Apache Crunch Toolkit #2: Viewing Pipeline Execution Plan Visualisations

What is a pipeline execution plan visualisation?

Apache Crunch has in-built support for creating dot files which visually show how Crunch pipelines are executed under-the-hood. For example, a simple operation involving a GroupByKey() and a count() may produce the following diagram:

A pipeline execution plan visualisation for Apache Crunch

Why are they useful?

Crunch can sometimes provide several different ways to solve a problem, and it can be difficult to know which solution is best without delving into source code. Viewing a graph representation of the execution plan allows you to ensure that the job is being processed in the way you expect. In future blogs on Crunch I’ll be looking at different ways in which problems can be solved and using these graphs often.

How do I create a pipeline execution plan visualisation?

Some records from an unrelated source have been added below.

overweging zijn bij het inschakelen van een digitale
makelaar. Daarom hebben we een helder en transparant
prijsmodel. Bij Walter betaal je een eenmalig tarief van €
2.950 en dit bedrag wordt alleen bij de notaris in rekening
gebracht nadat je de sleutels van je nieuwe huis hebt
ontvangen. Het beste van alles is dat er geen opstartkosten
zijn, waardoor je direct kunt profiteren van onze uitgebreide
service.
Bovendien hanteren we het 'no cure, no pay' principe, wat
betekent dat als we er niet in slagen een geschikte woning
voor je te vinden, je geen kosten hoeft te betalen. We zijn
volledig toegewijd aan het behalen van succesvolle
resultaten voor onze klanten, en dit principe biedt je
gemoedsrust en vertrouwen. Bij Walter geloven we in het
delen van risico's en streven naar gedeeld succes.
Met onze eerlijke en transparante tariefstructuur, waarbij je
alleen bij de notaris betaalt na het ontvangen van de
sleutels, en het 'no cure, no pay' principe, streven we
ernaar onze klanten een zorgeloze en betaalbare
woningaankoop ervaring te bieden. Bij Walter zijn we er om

Simply add an output directory for the file to be stored in into the Configuration() object - this currently only works with the MRPipeline. I am using Crunch version 0.11.0-hadoop2:

...
public int run(String[] args) throws Exception {
    Configuration conf = getConf();
    conf.set("crunch.planner.dotfile.outputdir", "/tmp/crunch-demo/dot/");
    ...

and run the job. A file will now be created in that location.

How do I view the visualisation?

There are several options for viewing .dot files. Graphviz appears to be the most popular tool, and there is also the browser-based Erdos. However I have experienced some issues with Erdos being unable to display more complicated graphs.

Written on June 20, 2015